NHGRI received a total of six applications in response to the initial AnVIL FOA. Initially, it planned to make a single $5 million award for the platform's development. However, after reviewing the completed submissions, "we realized that we didn't want an infrastructure that was just configured to one particular group," Ken Wiley, a program director in the NHGRI's Division of Genomic Medicine, said in an interview. Wiley is co-leading the initiative with Valentina Di Francesco, the program lead for the NHGRI's Computational Genomics and Data Science Program.
The two applications that were ultimately selected proposed resources and came with unique kinds of expertise that NHGRI felt would be valuable to include, Wiley noted. For example, researchers who have signed on to the Johns Hopkins application are involved in the development of tools like Galaxy and have expertise in Bioconductor, two resources that seemed like a good match for AnVIL, he said. The Broad-led team, on the other hand, has expertise in building out cloud-based applications and services that integrate well with existing resources.
Integration with existing resources is crucial because NHGRI expects that AnVIL will be a component of the NIH Data Commons, which aims to provide a cloud-based platform for researchers to store, share, access, and interact with data from biomedical and behavioral research. The program is part of the agency's Big Data to Knowledge initiative, which aims to make biomedical research data findable, accessible, interoperable, and reusable for researchers. It also includes the NCI Genomic Data Commons and the Cancer Genome Cloud pilots, which are intended to provide cancer research communities with repositories for sharing genomic and clinical data from various oncology studies.

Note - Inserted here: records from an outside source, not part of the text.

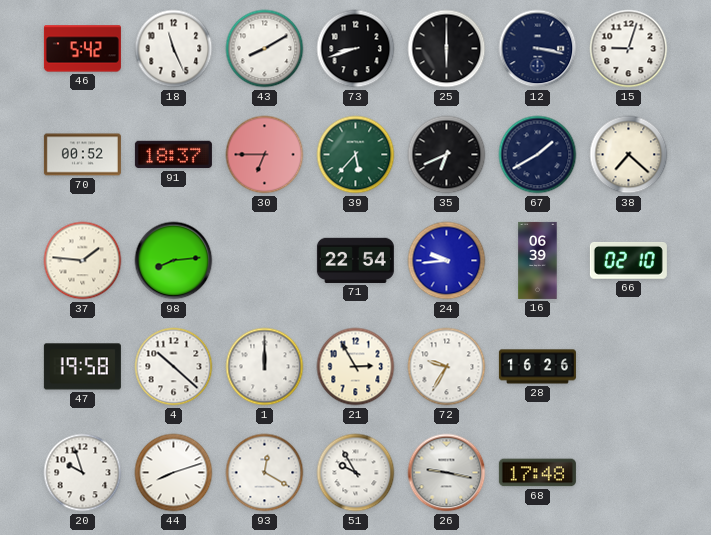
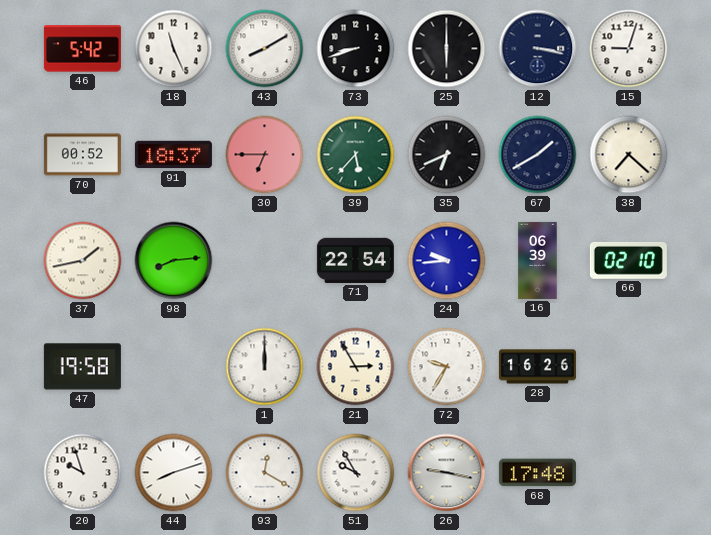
37: 1:46 -> 1:43
4: 10:22 -> none
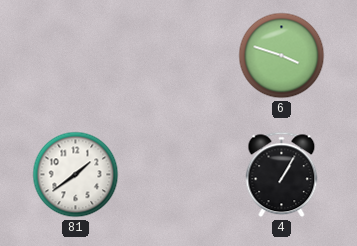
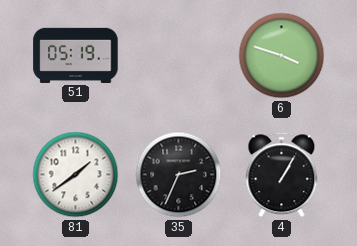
51: none -> 05:19
35: none -> 2:34
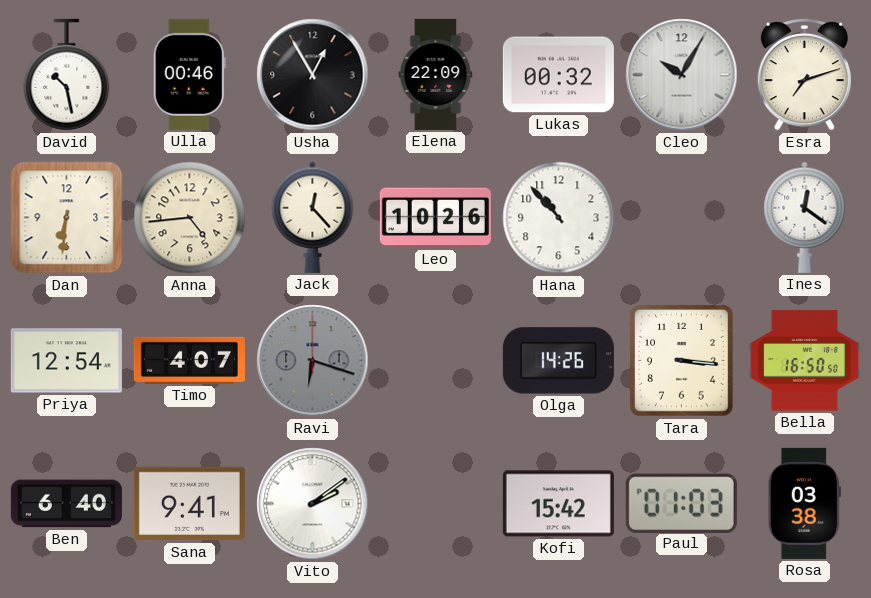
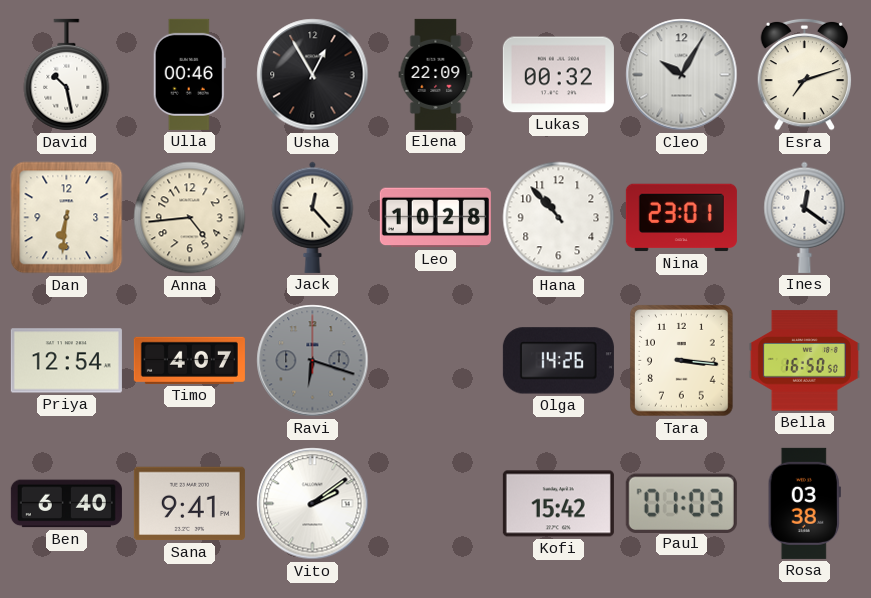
Leo: 10:26 -> 10:28
Nina: none -> 23:01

In 2017, the NIH awarded $9 million to fund 12 projects as part of a pilot phase for the Data Commons initiative. One of those projects funded is a partnership between the Broad, UCSC, and University of Chicago. In this context, the partners are working together building a platform that can handle a mix of heterogenous data types including genomics, transcriptomics, and image data. The Broad also received a $7 million grant in 2014 to build one of the platforms for the Cancer Genome Pilots.
The developers anticipate that there will be some costs to researchers associated with using the AnVIL resource. But it is not clear yet exactly what those costs will cover. According to information provided in the FOA, NHGRI expects that researchers will at least be responsible for costs related to computing, storing, and downloading data.
"Definitely there will be a cost for the compute, but we don't know if there will be a cost for the tools yet," Wiley said. "This is going to be an evolving process … but we hope that we can keep the costs at minimum."
The exact cost structure and billing model is being crafted by members of the two funded projects in collaboration with NHGRI and an external advisory committee appointed by the agency, according to the FOA.
Furthermore, the developers are still working out exactly which datasets will be included in AnVIL. Under the terms of the FOA, AnVIL's Data Steering Committee along with NHGRI researchers and the principal investigators on each project will prioritize which datasets to include in the resource. However, because AnVIL is being built with an eye towards supporting NHGRI's initiatives, the initial focus will be on datasets from programs that NHGRI is currently funding, Wiley said.
Candidate datasets include those from the NHGRI Centers for Common Disease Genomics and the Centers for Mendelian Genomics programs. The project roadmap, including which datasets will available and when, is still being put together, but Philippakis said that the project is prioritizing access to the CCDG dataset.